Automatic License Plate Recognition Using Deep Learning

Deep learning approach to automatically recognise license number plates

Article 18 March 2023

License Plate Detection and Recognition by Convolutional Neural Networks

Introduction

With the increase in the number of vehicles and the deployment of traffic monitoring cameras, license plate identification has become a topic of great interest. License plate recognition helps to identify vehicles and assists in vehicle tracking and activities analysis for surveillance and security purposes. As the demand for traffic management and safe vehicle monitoring systems continues to grow, vehicle handling has become a potential research challenge. Predominantly, it is done manually by a human agent which is laborious, time-consuming, and erroneous. On the other hand, an automated system can identify vehicle license plates efficiently, in real-time [1]. It is very difficult to check all vehicles on the road through a manual approach. Traffic control and owner identification are big problems globally and are actively researched for developing intelligent transport systems (ITS). These systems will provide the required innovative services in the modes of transport and traffic management. ITS will enable its users to have smart coordination and safe transport networking along with intelligent system implementation.

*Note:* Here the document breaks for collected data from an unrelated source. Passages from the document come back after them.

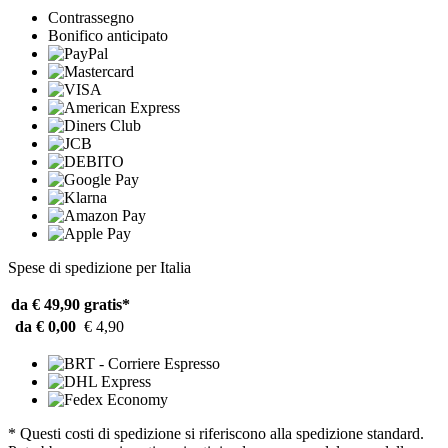
Contrassegno
Bonifico anticipato
Spese di spedizione per Italia
da € 49,90
gratis*
da € 0,00
€ 4,90
* Questi costi di spedizione si riferiscono alla spedizione standard.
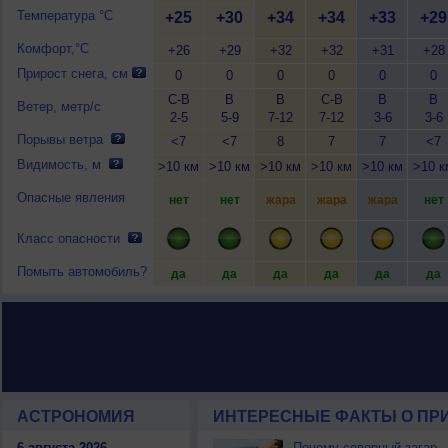
Температура °C
+25
+30
+34
+34
+33
+29
Комфорт,°C
+26
+29
+32
+32
+31
+28
Прирост снега, см
0
0
0
0
0
0
С-В
В
В
С-В
В
В
Ветер, метр/с
2-5
5-9
7-12
7-12
3-6
3-6
Порывы ветра
<7
<7
8
7
7
<7
Видимость, м
>10 км
>10 км
>10 км
>10 км
>10 км
>10 к
Опасные явления
нет
нет
жара
жара
жара
нет
Класс опасности
Помыть автомобиль?
да
да
да
да
да
да
АСТРОНОМИЯ
ИНТЕРЕСНЫЕ ФАКТЫ О ПРИ
6 августа 2026
Почему северный загар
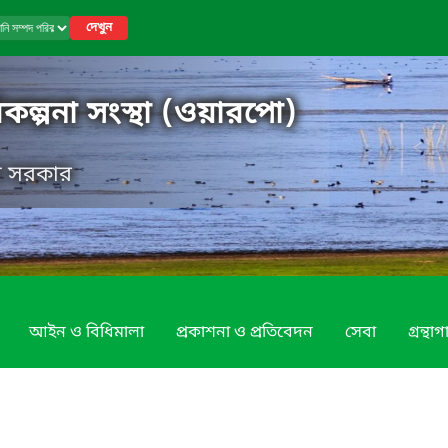
দেখুন
কল্পনা সংস্থা (ওয়ারপো)
েশ সরকার
আইন ও বিধিমালা
প্রকাশনা ও প্রতিবেদন
সেবা
গ্রন্থা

The vehicle license plate recognition (VLPR) system detects the name plate details of the vehicles through the installed cameras at different points on roads. It also plays an important role in the ITS which has several practical applications like vehicle tracking, payment for parking fees, detection of over-speed vehicles, controlling road accidents, and identification/tracking of illegal/counterfeit vehicles. However, several challenges hinder the performance of automatic license plate recognition (ALPR) systems. For example, several approaches are limited by the changes in the illumination. Although some approaches focus on the developing systems that can work both during the day and night time [2, 3], yet the performance is not the same during the day and night. Many approaches tend to be computationally complex and inappropriate to deploy in real-world scenarios [4, 5]. Real-world scenarios involve occlusions, rotations, and complex scenarios involving traffic jams, as shown in Fig. 1, which degrade the performance of most of the existing approaches.

Similarly, many existing approaches show up to the mark accuracy and efficiency for indoor stationary. Along with that there is involvement of motion at a lesser pace involving different scenarios but these situations do not perform well when used outdoor moving vehicles with varying speed [6, 7]. Recent work has been done in this field of number plate recognition along with number detection methods with the advanced tools and analysis. Automatic Number Plate Recognition Using Convolution Neural Network has been researched for the detection of moving car speed as well as the judgment of the red-light violation on the traffic routes [8]. Along with this stream of research, another major developed has been done in the Character Segmentation Method to Increase Character Recognition Accuracy for Turkish Number Plates that will be used for accuracy of the recognition of number plate sensing and detection [9]. Additional challenges are hampering the success of such systems in developing countries like the use of multiple types of license plates, hanging the plates at different heights, different colors and sizes of the plates, and the use of non-standard fonts and templates. An illustration of such problems is shown in Fig. 2.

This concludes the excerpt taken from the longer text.